Die Kosten müssen runter – und zwar so schnell wie möglich: Mit einem drastischen Kostensenkungsprogramm reagiert Schaeffler auf die Umsatzrückgänge der vergangenen Monate. In Deutschland werden 4.500 Arbeitsplätze gestrichen. In der Firmenmitteilung fällt der Begriff „Kostenanpassungen“ – doch was sich dahinter verbirgt, ist laut Süddeutsche Zeitung ein Sparprogramm, dem Tausende Arbeitsplätze zum Opfer fallen werden. Die angeschlagene Schaeffler-Gruppe muss drastisch sparen und gespart wird daher vor allem an einem – am Personal. 4.500 Stellen sollen bundesweit gestrichen werden. Alleine am Standort Schweinfurt werden 1.034 Stellen wegfallen. Geplant seien unter anderem Altersteilzeit, freiwillige Aufhebungsverträge, die weitere Nutzung der Kurzarbeit sowie eine Verkürzung der Arbeitszeit. Immerhin: „Wir haben allerdings von Anfang an klar gemacht, dass wir betriebsbedingte Kündigungen so weit wie möglich vermeiden wollen“, sagte Schaeffler-Geschäftsführer Jürgen Geißinger. In Deutschland hat Schaeffler 28.000 Mitarbeiter, weltweit sind es 66.000. Mit all diesen Maßnahmen will der fränkische Familienkonzern etwa 250 Millionen Euro sparen. Das Unternehmen reagiertet damit auf die Umsatzrückgänge infolge der Wirtschaftskrise seit Spätherbst vergangenen Jahres und auf die niedrigeren Umsatzerwartungen der kommenden Jahre. So habe die Automotive-Sparte im ersten Quartal 2009 einen Geschäftsrückgang von 33 Prozent im Vergleich zum Vorjahresquartal verzeichnet; dieser habe sich inzwischen auf einem um 25 Prozent niedrigeren Niveau stabilisiert.

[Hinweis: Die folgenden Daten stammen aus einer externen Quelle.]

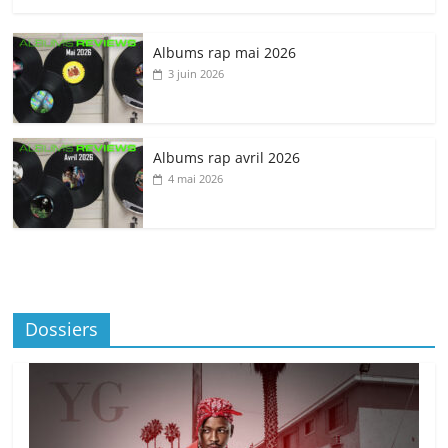
Albums rap mai 2026
3 juin 2026
Albums rap avril 2026
4 mai 2026
Dossiers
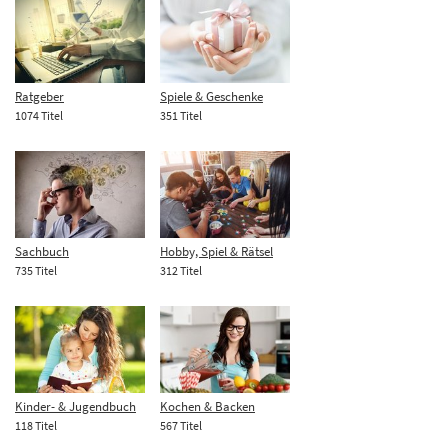
Ratgeber
Spiele & Geschenke
1074 Titel
351 Titel
Sachbuch
Hobby, Spiel & Rätsel
735 Titel
312 Titel
Kinder- & Jugendbuch
Kochen & Backen
118 Titel
567 Titel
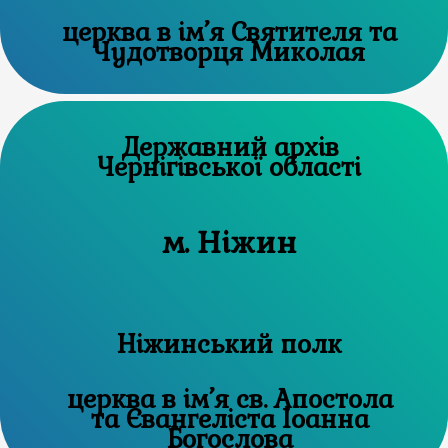
церква в ім’я Святителя та
Чудотворця Миколая
Державний архів
Чернігівської області
м. Ніжин
Ніжинський полк
церква в ім’я св. Апостола
та Євангеліста Іоанна
Богослова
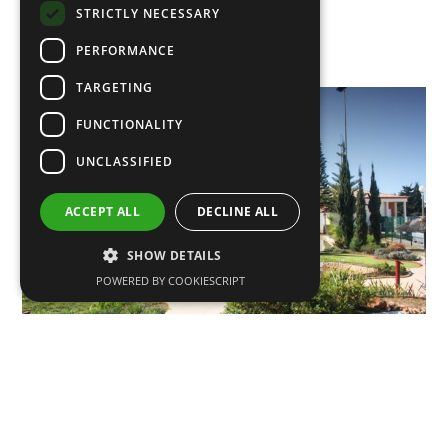
STRICTLY NECESSARY
PERFORMANCE
TARGETING
FUNCTIONALITY
UNCLASSIFIED
ACCEPT ALL
DECLINE ALL
SHOW DETAILS
POWERED BY COOKIESCRIPT
junio 3, 2019
No Likes
Noticias
Minigolf para residentes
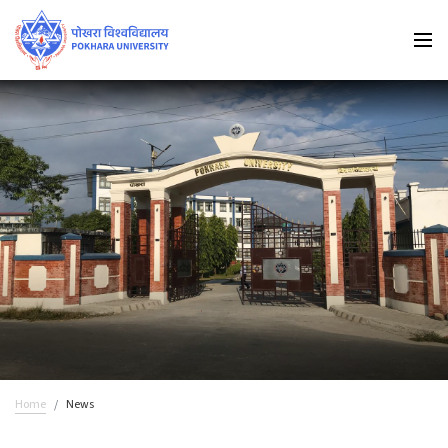
Home
News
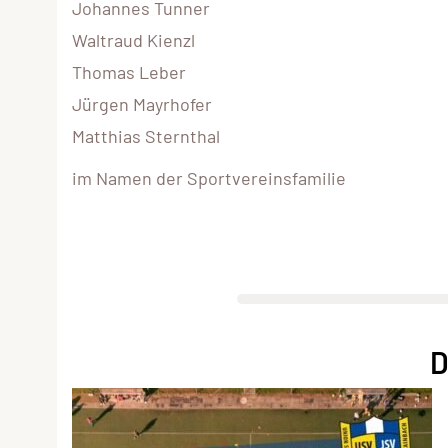
Johannes Tunner
Waltraud Kienzl
Thomas Leber
Jürgen Mayrhofer
Matthias Sternthal
im Namen der Sportvereinsfamilie
D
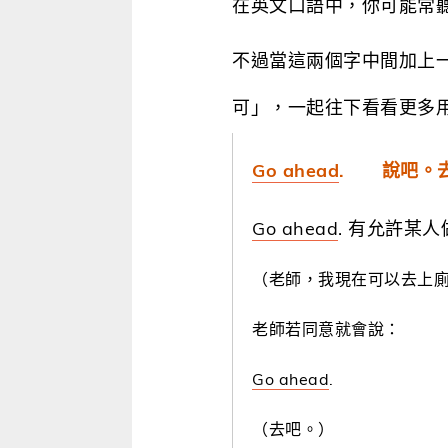
在英文口語中，你可能常聽
不過當這兩個字中間加上一個
可」，一起往下看看更多
Go ahead
. 說吧。
Go ahead
. 有允許某
（老師，我現在可以去上
老師若同意就會說：
Go ahead
.
（去吧。）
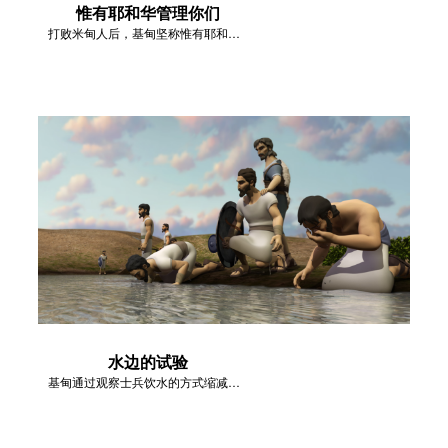
惟有耶和华管理你们
打败米甸人后，基甸坚称惟有耶和华是以色列的王。
水边的试验
基甸通过观察士兵饮水的方式缩减军队的人数。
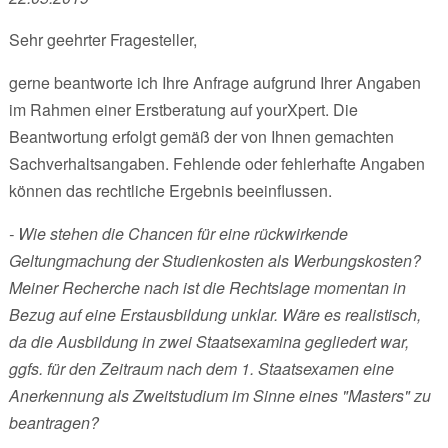
Sehr geehrter Fragesteller,
gerne beantworte ich Ihre Anfrage aufgrund Ihrer Angaben
im Rahmen einer Erstberatung auf yourXpert. Die
Beantwortung erfolgt gemäß der von Ihnen gemachten
Sachverhaltsangaben. Fehlende oder fehlerhafte Angaben
können das rechtliche Ergebnis beeinflussen.
- Wie stehen die Chancen für eine rückwirkende
Geltungmachung der Studienkosten als Werbungskosten?
Meiner Recherche nach ist die Rechtslage momentan in
Bezug auf eine Erstausbildung unklar. Wäre es realistisch,
da die Ausbildung in zwei Staatsexamina gegliedert war,
ggfs. für den Zeitraum nach dem 1. Staatsexamen eine
Anerkennung als Zweitstudium im Sinne eines "Masters" zu
beantragen?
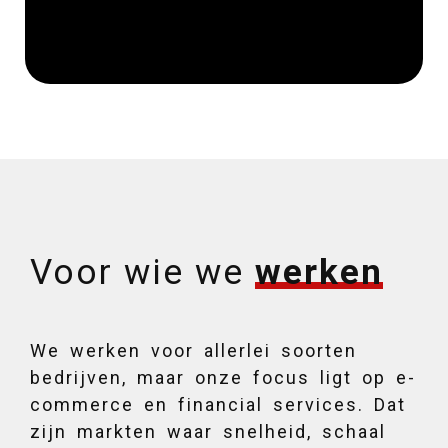
Voor wie we
werken
We werken voor allerlei soorten
bedrijven, maar onze focus ligt op e-
commerce en financial services. Dat
zijn markten waar snelheid, schaal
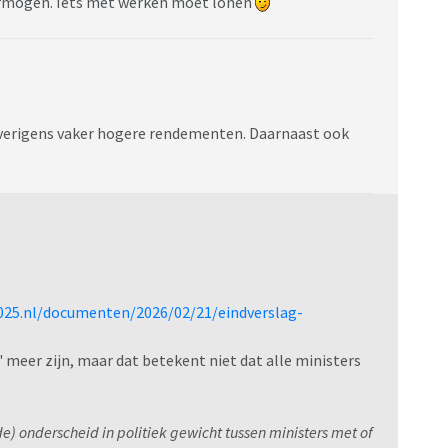
vermogen. Iets met werken moet lonen
e overigens vaker hogere rendementen. Daarnaast ook
025.nl/documenten/2026/02/21/eindverslag-
' meer zijn, maar dat betekent niet dat alle ministers
) onderscheid in politiek gewicht tussen ministers met of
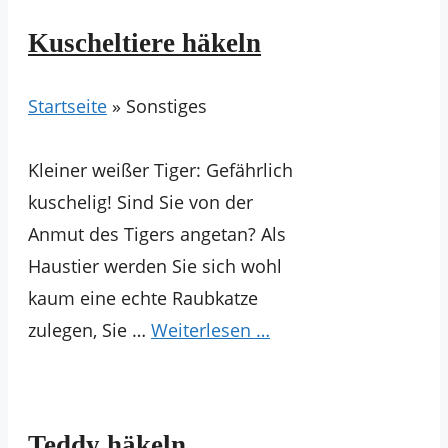
Kuscheltiere häkeln
Startseite
»
Sonstiges
Kleiner weißer Tiger: Gefährlich
kuschelig! Sind Sie von der
Anmut des Tigers angetan? Als
Haustier werden Sie sich wohl
kaum eine echte Raubkatze
zulegen, Sie …
Weiterlesen …
Teddy häkeln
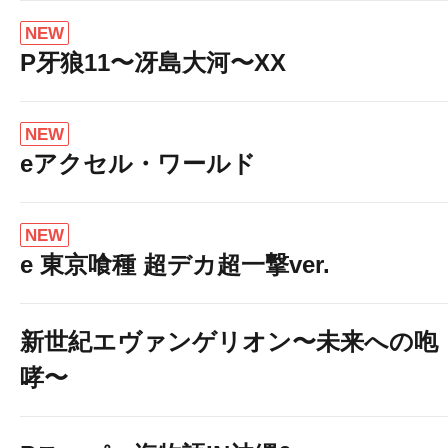
NEW
P牙狼11〜冴島大河〜XX
NEW
eアクセル・ワールド
NEW
e 東京喰種 超デカ超一撃ver.
新世紀エヴァンゲリオン〜未来への咆
哮〜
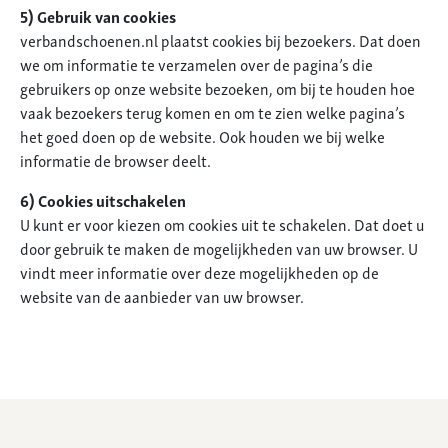
5) Gebruik van cookies
verbandschoenen.nl plaatst cookies bij bezoekers. Dat doen
we om informatie te verzamelen over de pagina’s die
gebruikers op onze website bezoeken, om bij te houden hoe
vaak bezoekers terug komen en om te zien welke pagina’s
het goed doen op de website. Ook houden we bij welke
informatie de browser deelt.
6) Cookies uitschakelen
U kunt er voor kiezen om cookies uit te schakelen. Dat doet u
door gebruik te maken de mogelijkheden van uw browser. U
vindt meer informatie over deze mogelijkheden op de
website van de aanbieder van uw browser.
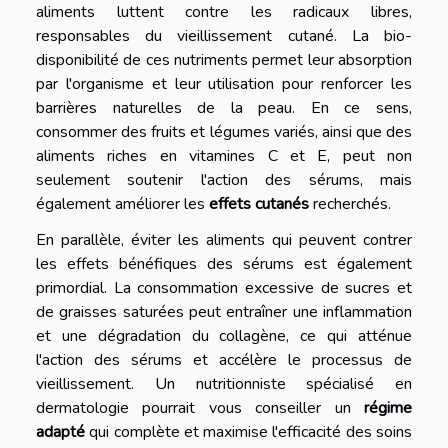
aliments luttent contre les radicaux libres,
responsables du vieillissement cutané. La bio-
disponibilité de ces nutriments permet leur absorption
par l'organisme et leur utilisation pour renforcer les
barrières naturelles de la peau. En ce sens,
consommer des fruits et légumes variés, ainsi que des
aliments riches en vitamines C et E, peut non
seulement soutenir l'action des sérums, mais
également améliorer les
effets cutanés
recherchés.
En parallèle, éviter les aliments qui peuvent contrer
les effets bénéfiques des sérums est également
primordial. La consommation excessive de sucres et
de graisses saturées peut entraîner une inflammation
et une dégradation du collagène, ce qui atténue
l'action des sérums et accélère le processus de
vieillissement. Un nutritionniste spécialisé en
dermatologie pourrait vous conseiller un
régime
adapté
qui complète et maximise l'efficacité des soins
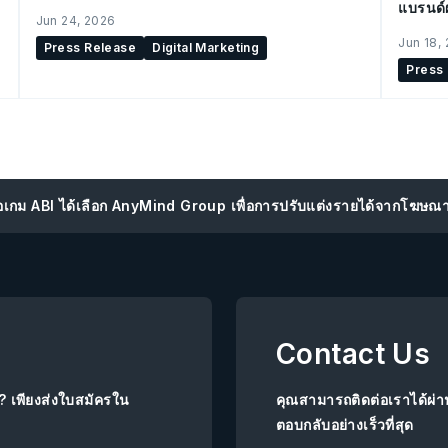
แบรนด์
Jun 24, 2026
เต
Jun 18,
Press Release
Digital Marketing
Press
โอเกม ABI ได้เลือก AnyMind Group เพื่อการปรับแต่งรายได้จากโฆษณ
Contact Us
ย? เพียงส่งใบสมัครใน
คุณสามารถติดต่อเราได้ผ่
ตอบกลับอย่างเร็วที่สุด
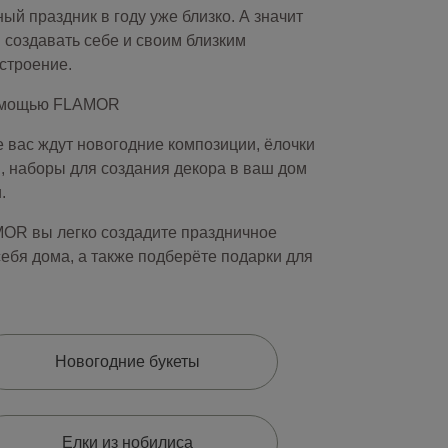
ый праздник в году уже близко. А значит
 создавать себе и своим близким
строение.
помощью FLAMOR
е вас ждут новогодние композиции, ёлочки
, наборы для создания декора в ваш дом
.
OR вы легко создадите праздничное
себя дома, а также подберёте подарки для
Новогодние букеты
Елки из нобилиса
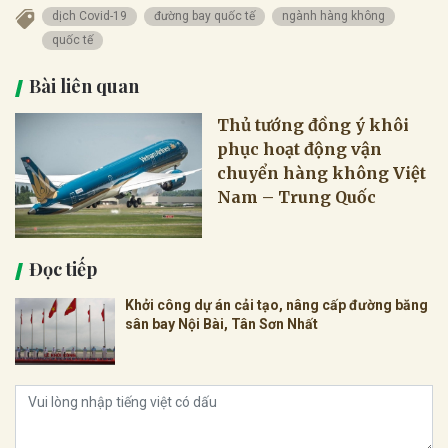
dịch Covid-19
đường bay quốc tế
ngành hàng không
quốc tế
Bài liên quan
Thủ tướng đồng ý khôi
phục hoạt động vận
chuyển hàng không Việt
Nam – Trung Quốc
Đọc tiếp
Khởi công dự án cải tạo, nâng cấp đường băng
sân bay Nội Bài, Tân Sơn Nhất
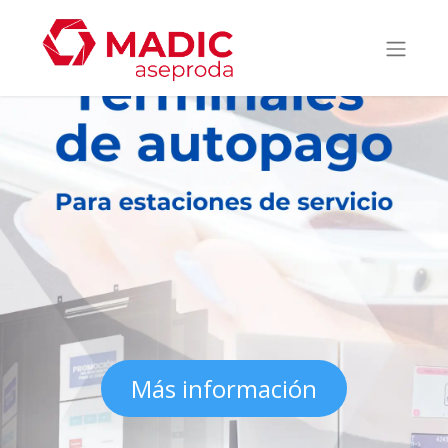
Más​​​​ información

Die Arbeitnehmervertreter kritisierten den Personalabbau als falsche Antwort auf die Herausforderungen. „Betriebsräte und die IG Metall werden sich mit allen rechtlichen und gewerkschaftlichen Mitteln gegen den geplanten Personalabbau wehren“, hieß es in einer Erklärung. „Nicht allein die Krise, sondern die hohe Verschuldung der Schaeffler-Gruppe treibt die Manager zu dieser Reaktion. Die Schaeffler-Beschäftigten, die das Unternehmen groß gemacht haben und loyal zum Familienunternehmen standen, sollen jetzt die Zeche zahlen.“

Die Arbeitnehmervertreter kritisierten zudem, dass Schaeffler bislang kein schlüssiges Gesamtkonzept vorgelegt habe. Das Management müsse beantworten, wer die zukünftigen Eigentümer sein sollten und welchen Beitrag die Banken zur Sanierung leisten könnten.

Einem Bericht der Süddeutschen Zeitung zufolge strebt Schaeffler als Teil des Sanierungsplans auch Staatshilfen von vier Milliarden Euro an. Es gehe um Unterstützung aus dem Bürgschaftsprogramm der staatlichen Förderbank KfW. Der Bund und jene Bundesländer, in denen Schaeffler Werke betreibe, sollten je zur Hälfte das Risiko tragen. „Wir kommentieren das nicht“, sagte ein Schaeffler-Sprecher dazu lediglich. Der Konzern werde sich zu gegebener Zeit zu dem Thema äußern.